A case study of Arizona State University and five other institutions with a longstanding interest in digital learning, including the University of Central Florida, Georgia State University, Houston Community College, Kentucky Community and Technical College System, and Rio Salado Community College, the report suggests that when colleges and universities take a “strategic approach to digital learning” and invest in design and development, they can achieve three major objectives: improved student learning outcomes, improved access for disadvantaged students, and an improved financial outlook for the institution.  While the report is enthusiastic about digital learning’s widespread benefits, at least some readers have questioned the report’s claims and methods.

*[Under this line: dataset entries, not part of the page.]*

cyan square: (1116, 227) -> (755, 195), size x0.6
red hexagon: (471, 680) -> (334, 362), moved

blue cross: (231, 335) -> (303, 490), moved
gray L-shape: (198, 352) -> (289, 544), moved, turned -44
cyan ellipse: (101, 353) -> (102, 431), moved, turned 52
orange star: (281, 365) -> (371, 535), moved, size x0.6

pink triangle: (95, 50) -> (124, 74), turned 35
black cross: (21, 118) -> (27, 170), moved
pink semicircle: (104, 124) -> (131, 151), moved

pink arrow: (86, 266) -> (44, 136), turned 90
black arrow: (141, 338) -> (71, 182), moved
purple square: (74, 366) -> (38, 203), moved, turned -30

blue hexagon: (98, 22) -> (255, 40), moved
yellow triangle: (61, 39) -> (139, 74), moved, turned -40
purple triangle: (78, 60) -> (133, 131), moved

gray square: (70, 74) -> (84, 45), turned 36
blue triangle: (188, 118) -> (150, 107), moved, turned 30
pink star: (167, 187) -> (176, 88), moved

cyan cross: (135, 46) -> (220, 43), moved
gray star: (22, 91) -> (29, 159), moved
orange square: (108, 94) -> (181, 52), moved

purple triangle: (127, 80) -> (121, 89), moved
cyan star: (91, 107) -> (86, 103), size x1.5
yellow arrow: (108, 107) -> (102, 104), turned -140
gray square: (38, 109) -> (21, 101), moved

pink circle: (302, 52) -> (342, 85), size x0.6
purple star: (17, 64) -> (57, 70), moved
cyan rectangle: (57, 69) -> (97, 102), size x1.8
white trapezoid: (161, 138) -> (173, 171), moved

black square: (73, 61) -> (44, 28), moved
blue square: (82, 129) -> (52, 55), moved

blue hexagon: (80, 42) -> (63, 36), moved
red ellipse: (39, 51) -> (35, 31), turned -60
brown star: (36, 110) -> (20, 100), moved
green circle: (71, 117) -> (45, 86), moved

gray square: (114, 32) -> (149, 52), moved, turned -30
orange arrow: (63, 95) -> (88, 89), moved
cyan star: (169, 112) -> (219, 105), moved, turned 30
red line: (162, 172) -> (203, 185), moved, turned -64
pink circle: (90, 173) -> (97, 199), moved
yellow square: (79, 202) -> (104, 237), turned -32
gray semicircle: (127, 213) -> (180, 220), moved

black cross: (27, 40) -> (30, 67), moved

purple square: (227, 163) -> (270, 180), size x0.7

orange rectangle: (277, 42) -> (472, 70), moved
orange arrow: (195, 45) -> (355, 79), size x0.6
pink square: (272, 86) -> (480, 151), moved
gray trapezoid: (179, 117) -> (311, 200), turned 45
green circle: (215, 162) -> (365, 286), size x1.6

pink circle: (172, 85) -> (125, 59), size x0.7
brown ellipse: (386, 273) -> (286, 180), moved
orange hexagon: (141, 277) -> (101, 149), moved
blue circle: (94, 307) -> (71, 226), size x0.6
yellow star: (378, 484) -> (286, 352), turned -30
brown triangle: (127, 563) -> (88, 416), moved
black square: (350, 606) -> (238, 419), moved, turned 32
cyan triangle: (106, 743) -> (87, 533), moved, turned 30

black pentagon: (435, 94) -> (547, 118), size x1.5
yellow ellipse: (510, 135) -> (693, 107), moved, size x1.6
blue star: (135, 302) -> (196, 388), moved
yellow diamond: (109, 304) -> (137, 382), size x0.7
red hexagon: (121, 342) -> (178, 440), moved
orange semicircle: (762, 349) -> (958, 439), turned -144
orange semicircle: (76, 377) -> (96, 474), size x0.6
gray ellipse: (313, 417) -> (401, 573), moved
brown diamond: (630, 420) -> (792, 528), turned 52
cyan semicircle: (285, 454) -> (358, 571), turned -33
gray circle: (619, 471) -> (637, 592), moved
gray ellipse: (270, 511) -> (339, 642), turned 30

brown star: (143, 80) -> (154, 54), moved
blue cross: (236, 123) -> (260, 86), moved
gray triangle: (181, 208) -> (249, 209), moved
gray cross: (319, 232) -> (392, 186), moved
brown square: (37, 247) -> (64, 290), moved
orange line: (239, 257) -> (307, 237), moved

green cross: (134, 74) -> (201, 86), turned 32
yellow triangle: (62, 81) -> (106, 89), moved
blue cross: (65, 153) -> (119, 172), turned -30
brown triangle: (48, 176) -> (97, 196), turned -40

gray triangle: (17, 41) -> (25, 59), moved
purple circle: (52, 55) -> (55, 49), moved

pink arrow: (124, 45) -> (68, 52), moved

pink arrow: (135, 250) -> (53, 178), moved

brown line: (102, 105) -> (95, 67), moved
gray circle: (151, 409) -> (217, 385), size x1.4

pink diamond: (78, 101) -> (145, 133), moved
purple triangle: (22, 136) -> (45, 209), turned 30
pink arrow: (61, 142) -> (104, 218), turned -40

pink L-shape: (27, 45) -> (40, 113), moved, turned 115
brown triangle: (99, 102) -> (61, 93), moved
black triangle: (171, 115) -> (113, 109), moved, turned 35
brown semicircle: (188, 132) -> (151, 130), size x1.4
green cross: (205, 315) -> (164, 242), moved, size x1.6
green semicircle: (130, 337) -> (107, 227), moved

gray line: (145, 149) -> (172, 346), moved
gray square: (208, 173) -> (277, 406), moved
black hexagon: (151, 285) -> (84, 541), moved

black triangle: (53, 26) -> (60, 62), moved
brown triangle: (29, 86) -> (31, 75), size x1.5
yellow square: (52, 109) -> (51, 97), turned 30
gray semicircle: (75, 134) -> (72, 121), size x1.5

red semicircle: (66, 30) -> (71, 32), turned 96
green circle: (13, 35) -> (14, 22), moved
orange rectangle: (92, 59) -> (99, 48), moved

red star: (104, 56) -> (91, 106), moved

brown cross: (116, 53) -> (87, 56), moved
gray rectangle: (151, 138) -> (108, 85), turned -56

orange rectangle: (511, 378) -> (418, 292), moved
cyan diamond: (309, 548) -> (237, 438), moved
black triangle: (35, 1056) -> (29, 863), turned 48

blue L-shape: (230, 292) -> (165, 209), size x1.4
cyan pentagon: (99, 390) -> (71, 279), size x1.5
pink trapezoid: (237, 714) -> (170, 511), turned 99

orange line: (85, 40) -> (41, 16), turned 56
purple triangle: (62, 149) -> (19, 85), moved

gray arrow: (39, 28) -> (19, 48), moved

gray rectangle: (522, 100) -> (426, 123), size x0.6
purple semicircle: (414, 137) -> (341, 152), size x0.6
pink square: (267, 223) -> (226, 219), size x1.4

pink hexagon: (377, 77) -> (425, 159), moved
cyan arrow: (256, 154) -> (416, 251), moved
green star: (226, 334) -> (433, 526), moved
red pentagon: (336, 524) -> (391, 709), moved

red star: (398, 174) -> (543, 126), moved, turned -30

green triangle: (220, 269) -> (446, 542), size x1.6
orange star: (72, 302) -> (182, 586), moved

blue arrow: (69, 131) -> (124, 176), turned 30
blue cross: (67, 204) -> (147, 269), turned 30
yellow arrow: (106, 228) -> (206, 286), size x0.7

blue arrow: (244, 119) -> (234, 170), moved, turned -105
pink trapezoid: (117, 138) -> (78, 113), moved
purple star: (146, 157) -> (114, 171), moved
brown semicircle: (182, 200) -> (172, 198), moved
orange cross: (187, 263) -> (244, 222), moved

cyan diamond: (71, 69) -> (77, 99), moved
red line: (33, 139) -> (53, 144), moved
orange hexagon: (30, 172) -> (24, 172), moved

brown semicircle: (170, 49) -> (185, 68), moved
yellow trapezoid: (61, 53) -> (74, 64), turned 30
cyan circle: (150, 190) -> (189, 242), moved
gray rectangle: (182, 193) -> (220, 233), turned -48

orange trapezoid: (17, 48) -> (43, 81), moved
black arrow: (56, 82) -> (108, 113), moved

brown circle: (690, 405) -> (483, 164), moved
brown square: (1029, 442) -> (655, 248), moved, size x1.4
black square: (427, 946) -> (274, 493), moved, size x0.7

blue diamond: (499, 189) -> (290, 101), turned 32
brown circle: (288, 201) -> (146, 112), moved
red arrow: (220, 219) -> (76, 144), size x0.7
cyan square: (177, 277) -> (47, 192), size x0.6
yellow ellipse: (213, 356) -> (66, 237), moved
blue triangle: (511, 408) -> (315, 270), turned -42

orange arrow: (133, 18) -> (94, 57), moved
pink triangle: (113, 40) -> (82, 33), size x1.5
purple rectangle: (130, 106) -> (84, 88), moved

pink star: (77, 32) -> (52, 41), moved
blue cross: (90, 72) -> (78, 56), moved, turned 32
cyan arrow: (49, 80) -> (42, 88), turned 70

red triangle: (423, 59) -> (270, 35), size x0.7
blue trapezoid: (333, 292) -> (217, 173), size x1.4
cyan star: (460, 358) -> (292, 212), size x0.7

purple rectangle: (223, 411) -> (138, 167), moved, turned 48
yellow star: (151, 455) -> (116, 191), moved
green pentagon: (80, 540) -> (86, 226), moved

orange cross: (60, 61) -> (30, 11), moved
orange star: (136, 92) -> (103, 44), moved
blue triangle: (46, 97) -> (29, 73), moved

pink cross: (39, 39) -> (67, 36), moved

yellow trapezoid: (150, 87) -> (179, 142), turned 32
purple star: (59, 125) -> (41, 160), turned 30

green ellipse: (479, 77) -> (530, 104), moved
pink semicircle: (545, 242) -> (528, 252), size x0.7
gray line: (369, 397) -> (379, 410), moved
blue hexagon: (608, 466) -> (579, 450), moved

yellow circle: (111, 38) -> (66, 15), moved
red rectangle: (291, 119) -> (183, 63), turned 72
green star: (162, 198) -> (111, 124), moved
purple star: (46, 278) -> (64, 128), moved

Highlights from the Making Digital Learning Work

As in many other recent reports, Making Digital Learning Work: Success Strategies from Six Universities and Community Colleges emphasizes that a combination of face-to-face and online courses is ideal. Other success factors included making an effort to engage faculty as partners, paying close attention to design, working strategically with outside vendors, and using emerging metrics to refine courses and platforms, as well as learning outcomes.

Among the report’s many claims is the conclusion that digital learning expands access. Specifically, the report found increases in the proportion of Pell Grant-eligible students, minority students, older students, and female students. While this is an important finding, the report does not address the fact that other recent studies have found that in online courses, students from traditionally disadvantaged backgrounds do not perform as well as more privileged and well-prepared students. This, however, was also not the report’s only questionable finding.

Skepticism about the Report’s Claims and Methodology

Despite the report’s findings, at least some onlookers wonder if the report has exaggerated the benefits of digital learning to support ASU’s focused efforts on digital learning. Earlier this week, Inside Higher Education published reactions from ten education experts.

Clare McCann, Deputy Director of Federal Policy at New America, observes, “Online programs have shown huge variation in quality, with some showing comparable outcomes to face-to-face programs, and others falling well short of good outcomes for their students. For instance, research has found that students in online courses have worse grades, less learning and lower rates of retention than other students. And some colleges have used their online programs to reduce, or even all but eliminate, the kinds of high-quality interactions with professors and peers that studies suggest are necessary for deeper learning.”

Deb Adair, the Executive Director of Quality Matters raised concerns about the report’s method:If the purpose of the study was to specifically identify the factors leading to success, I would quibble. When you only look at the most successful cases, it’s hard to draw any evidence-based conclusions about what might lead to success for other institutions. This seems to me to be a minor point, because the recommendations drawn by the authors have a great deal of common-sense appeal. In fact, you would hardly need to read through the case studies to be convinced of their applicability. On the other hand, it would be a loss to skip the details about how these organizations go about the business of digital learning. There is much here to inform the decisions and actions of other administrators.”

Despite such concerns, Making Digital Learning Work: Success Strategies from Six Universities and Community Colleges still makes a strong case for digital learning’s benefits and highlights best practices in the field.